If you survived chemistry labs back in high school, then you probably remember sleek black countertops. While those tabletops might bring back memories of periodic tables and bunsen burners, the material used under your notebook as you scribbled chemical formulas was soapstone – a popular natural stone used in kitchens and bathrooms!
With its matte finish, deep grey color and impressive durability, it’s no wonder that homeowners are choosing this unique stone in place of popular granite or elegant marble. Torn between stones? Here’s why you should consider using soapstone countertops in your home!
Let’s revisit that high school chemistry classroom for a minute. The tabletops were not chosen because of aesthetics and looks, but rather because of its natural durability against chemicals, acids and heat. Thus, when students overfill their beakers with exploding liquids, the desk remained strong.

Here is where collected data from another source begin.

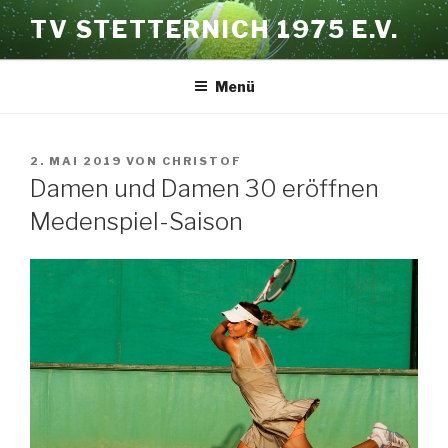
Zum
TV STETTERNICH 1975 E.V.
Inhalt
springen
Menü
VERÖFFENTLICHT
2. MAI 2019
VON
CHRISTOF
AM
Damen und Damen 30 eröffnen
Medenspiel-Saison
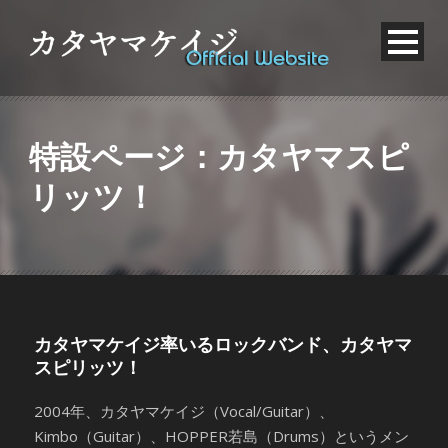
特設ページ：カタヤマスピ
リッツ！
カタヤマケイジ率いるロックバンド、カタヤマ
スピリッツ！
2004年、カタヤマケイジ（Vocal/Guitar）、
Kimbo（Guitar）、HOPPER若島（Drums）というメン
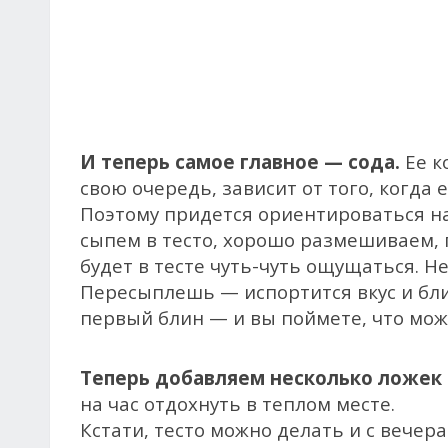
И теперь самое главное — сода.
Ее к
свою очередь, зависит от того, когда 
Поэтому придется ориентироваться на
сыпем в тесто, хорошо размешиваем, п
будет в тесте чуть-чуть ощущаться. 
Пересыплешь — испортится вкус и бл
первый блин — и вы поймете, что мож
Теперь добавляем несколько ложек 
на час отдохнуть в теплом месте.
Кстати, тесто можно делать и с вечера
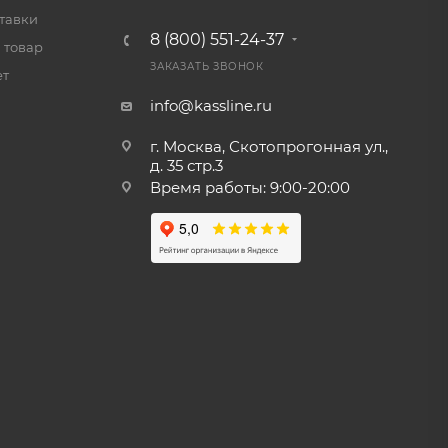
тавки
8 (800) 551-24-37
 товар
ЗАКАЗАТЬ ЗВОНОК
ет
info@kassline.ru
г. Москва, Скотопрогонная ул.,
д. 35 стр.3
Время работы: 9:00-20:00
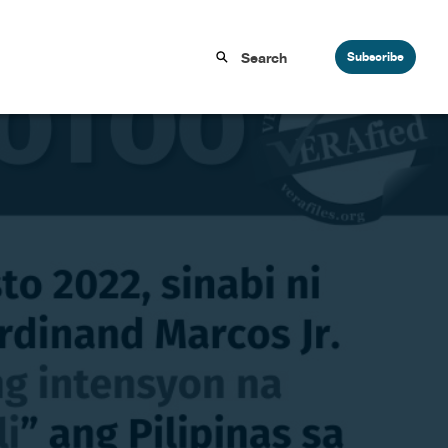
Subscribe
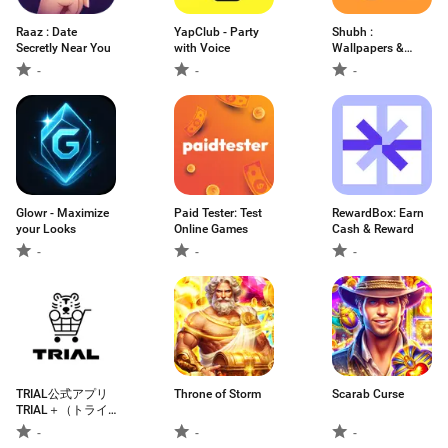
Raaz : Date
YapClub - Party
Shubh :
Secretly Near You
with Voice
Wallpapers &
Ringtones
-
-
-
Glowr - Maximize
Paid Tester: Test
RewardBox: Earn
your Looks
Online Games
Cash & Reward
-
-
-
TRIAL公式アプリ
Throne of Storm
Scarab Curse
TRIAL＋（トライ
アルプラス）
-
-
-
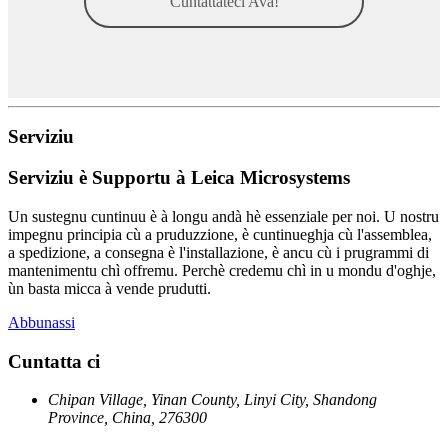
Cuntattateci Avà!
Serviziu
Serviziu è Supportu à Leica Microsystems
Un sustegnu cuntinuu è à longu andà hè essenziale per noi. U nostru
impegnu principia cù a pruduzzione, è cuntinueghja cù l'assemblea,
a spedizione, a consegna è l'installazione, è ancu cù i prugrammi di
mantenimentu chì offremu. Perchè credemu chì in u mondu d'oghje,
ùn basta micca à vende prudutti.
Abbunassi
Cuntatta ci
Chipan Village, Yinan County, Linyi City, Shandong
Province, China, 276300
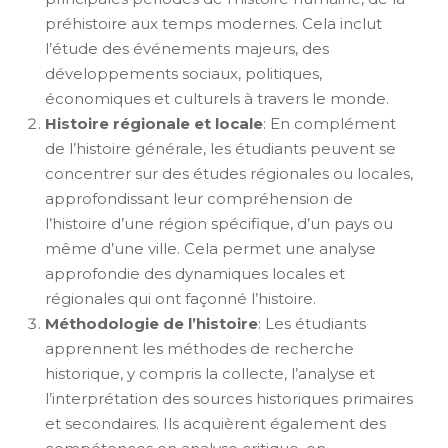
préhistoire aux temps modernes. Cela inclut
l’étude des événements majeurs, des
développements sociaux, politiques,
économiques et culturels à travers le monde.
Histoire régionale et locale
: En complément
de l’histoire générale, les étudiants peuvent se
concentrer sur des études régionales ou locales,
approfondissant leur compréhension de
l’histoire d’une région spécifique, d’un pays ou
même d’une ville. Cela permet une analyse
approfondie des dynamiques locales et
régionales qui ont façonné l’histoire.
Méthodologie de l’histoire
: Les étudiants
apprennent les méthodes de recherche
historique, y compris la collecte, l’analyse et
l’interprétation des sources historiques primaires
et secondaires. Ils acquièrent également des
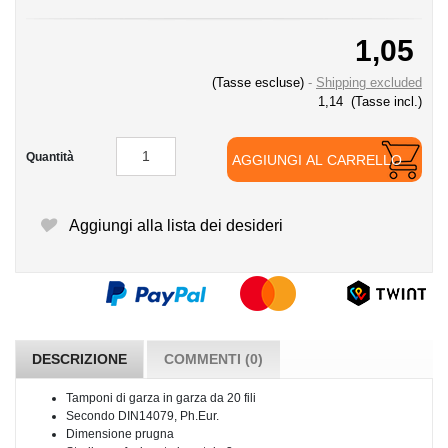
1,05
(Tasse escluse)
Shipping excluded
1,14
(Tasse incl.)
Quantità
AGGIUNGI AL CARRELLO
Aggiungi alla lista dei desideri
DESCRIZIONE
COMMENTI (0)
Tamponi di garza in garza da 20 fili
Secondo DIN14079, Ph.Eur.
Dimensione prugna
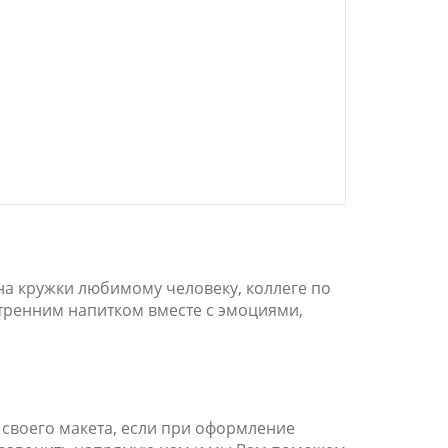
а кружки любимому человеку, коллеге по
утренним напитком вместе с эмоциями,
 своего макета, если при оформление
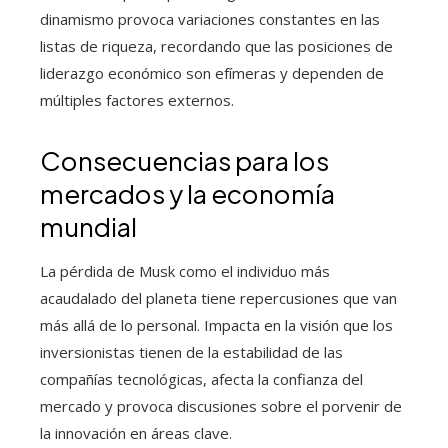
dinamismo provoca variaciones constantes en las
listas de riqueza, recordando que las posiciones de
liderazgo económico son efímeras y dependen de
múltiples factores externos.
Consecuencias para los
mercados y la economía
mundial
La pérdida de Musk como el individuo más
acaudalado del planeta tiene repercusiones que van
más allá de lo personal. Impacta en la visión que los
inversionistas tienen de la estabilidad de las
compañías tecnológicas, afecta la confianza del
mercado y provoca discusiones sobre el porvenir de
la innovación en áreas clave.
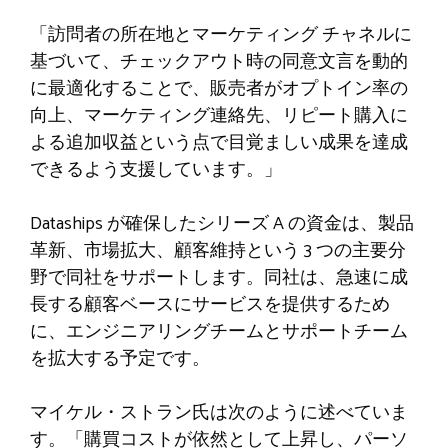
「訪問者の所在地とマーケティング チャネルに
基づいて、チェックアウト時の同意文言を動的
に最適化することで、販売者がオプトイン率の
向上、マーケティング連絡先、リピート購入に
よる追加収益という点で目覚ましい成果を達成
できるよう支援しています。」
Dataships が確保したシリーズ A の資金は、製品
革新、市場拡大、顧客維持という 3 つの主要分
野で同社をサポートします。同社は、急速に成
長する顧客ベースにサービスを提供するため
に、エンジニアリングチームとサポートチーム
を拡大する予定です。
マイケル・ストラン氏は次のように述べていま
す。「購買コストが依然として上昇し、パーソ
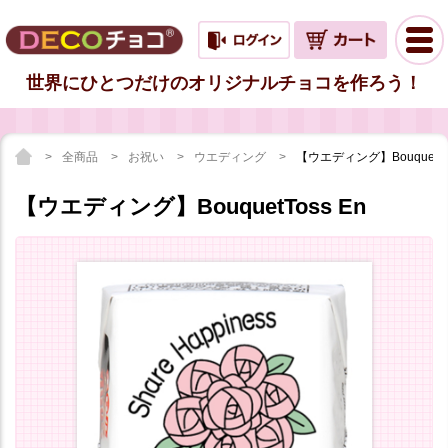
世界にひとつだけのオリジナルチョコを作ろう！
全商品
お祝い
ウエディング
【ウエディング】BouquetTos
【ウエディング】BouquetToss En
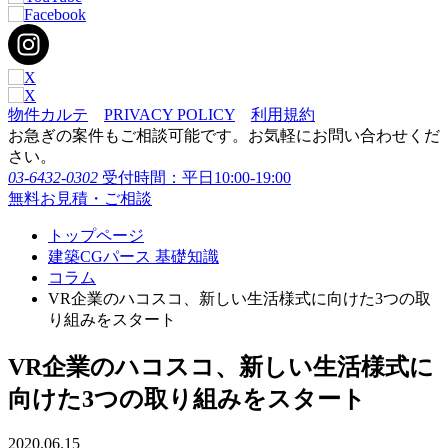
物件カルテ
PRIVACY POLICY
利用規約
お急ぎの案件もご相談可能です。お気軽にお問い合わせくだ
さい。
03-6432-0302
受付時間：平日10:00-19:00
無料お見積・ご相談
トップページ
建築CGパース 基礎知識
コラム
VR企業のハコスコ、新しい生活様式に向けた3つの取
り組みをスタート
VR企業のハコスコ、新しい生活様式に
向けた3つの取り組みをスタート
2020.06.15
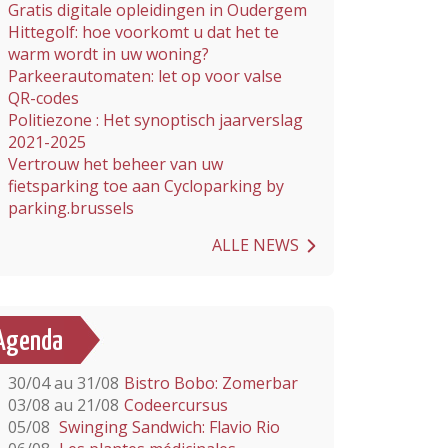
Gratis digitale opleidingen in Oudergem
Hittegolf: hoe voorkomt u dat het te
warm wordt in uw woning?
Parkeerautomaten: let op voor valse
QR-codes
Politiezone : Het synoptisch jaarverslag
2021-2025
Vertrouw het beheer van uw
fietsparking toe aan Cycloparking by
parking.brussels
ALLE NEWS
Agenda
30/04 au 31/08
Bistro Bobo: Zomerbar
03/08 au 21/08
Codeercursus
05/08
Swinging Sandwich: Flavio Rio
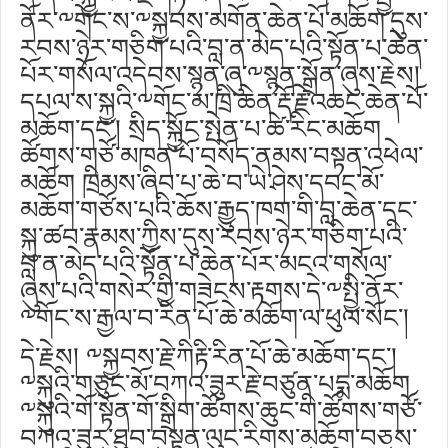
ནོར་༸གོང་ས་༸སྐྱབས་མགོན་ཆེན་པོ་མཆོག་དུས་
རབས་ཉེར་གཅིག་པའི་བླ་ན་མེད་པའི་སྟོན་པ་ཆེན་
པོར་གསོལ་འདེབས་སྙན་ཞུ་༸སྙན་སྒྲོན་ཞུས་རྗེས།
དཔལ་ས་སྐྱའི་༸གོང་མ་ཁྲི་ཆེན་རྡོ་རྗེ་འཆང་ཆེན་པོ་
མཆོག་དང་། སྲིད་སྐྱོང་སྤེན་པ་ཚེ་རིང་མཆོག
ཚོགས་གཙོ་མཁན་པོ་བསོད་ནམས་བསྟན་འཕེལ་
མཆོག ཁྲིམས་ཞིབ་པ་ཆེ་བ་ཡེ་ཤེས་དབང་མོ་
མཆོག་གཙོས་པའི་ཆོས་རྒྱུད་ཁག་གི་བླ་ཆེན་དང་
སྐུ་ཚབ་རྣམས་ཀྱིས་དུས་རབས་ཉེར་གཅིག་པའི་
བླ་ན་མེད་པའི་སྟོན་པ་ཆེན་པོར་མངའ་གསོལ་
ཞུས་པའི་གསེར་གྱི་གཟེངས་རྟགས་དེ་༸སྤྱི་ནོར་
༸གོང་ས་རྒྱལ་བ་རིན་པོ་ཆེ་མཆོག་ལ་ཕུལ་སོང་།
དེ་རྗེས། ༸སྐྱབས་རྗེ་ཀིརྟི་རིན་པོ་ཆེ་མཆོག་དང་།
༸སྐུའི་གཅུང་མོ་བཀའ་ཟུར་རྗེ་བཙུན་པདྨ་མཆོག
༸སྐུའི་གོ་སྟོན་གོ་སྒྲིག་ཚོགས་ཆུང་གི་ཚོགས་གཙོ་
བཀའ་ཟུར་ཐུབ་བསྟན་ལུང་རིགས་མཆོག་བཅས་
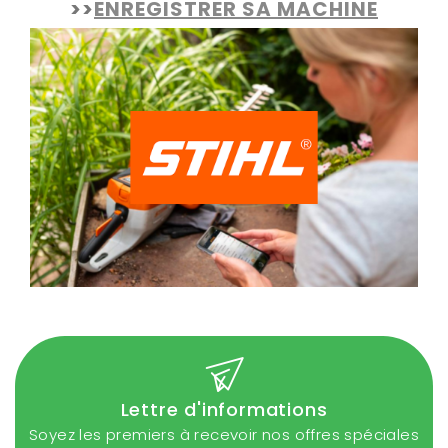
>>
ENREGISTRER SA MACHINE
Lettre d'informations
Soyez les premiers à recevoir nos offres spéciales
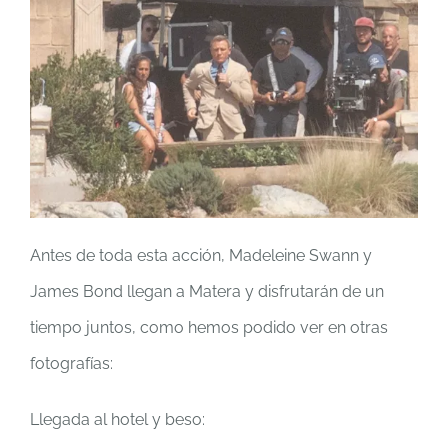
Antes de toda esta acción, Madeleine Swann y
James Bond llegan a Matera y disfrutarán de un
tiempo juntos, como hemos podido ver en otras
fotografías:
Llegada al hotel y beso:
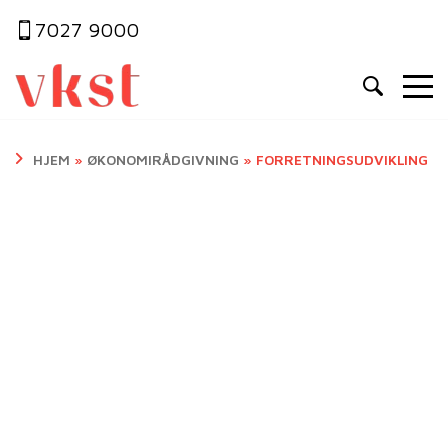
7027 9000
HJEM
»
ØKONOMIRÅDGIVNING
»
FORRETNINGSUDVIKLING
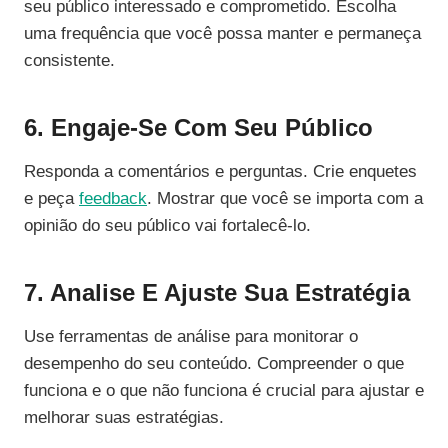
seu público interessado e comprometido. Escolha
uma frequência que você possa manter e permaneça
consistente.
6. Engaje-Se Com Seu Público
Responda a comentários e perguntas. Crie enquetes
e peça
feedback
. Mostrar que você se importa com a
opinião do seu público vai fortalecê-lo.
7. Analise E Ajuste Sua Estratégia
Use ferramentas de análise para monitorar o
desempenho do seu conteúdo. Compreender o que
funciona e o que não funciona é crucial para ajustar e
melhorar suas estratégias.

While soapstone does scratch easily, damage is typically easy to repair. And much like marble etching, some homeowners actually enjoy the look of aging soapstone. Depending on your perspective, scratches, chips and white veining can either be your kitchen’s biggest attraction or distraction.
IT’S SUPER CLEAN
Unlike marble and granite, soapstone is nonporous and holds up well against tomato sauces stains or red wine spills, making it a perfect choice for countertops in your home!
THERE’S LITTLE TO NO MAINTENANCE
Aside from the optional maintenance (see below), soapstone requires minimal effort to keep it looking its best. We recommend wiping your stone down with mild soap and water when needed, but you don’t have to worry about damaging your stone when using household cleaners like you would be other natural stones.
Soapstone optional care and maintenance:
Soapstone left alone in its natural form is light grey in color, but many homeowners prefer that rich charcoal color that soapstone is known for. To achieve that darkened color, soapstone needs to be exposed to water, grease and oils. Homeowners can speed up the process of oxidation by applying a mineral oil or wax treatment to the stone’s surface occasionally.
Oiling and waxing is simple and doesn’t require much time. Simply pour the mineral oil or buff the dry wax directly onto the surface, let sit for recommended amount of time, and then wipe up the excess with a clean rag.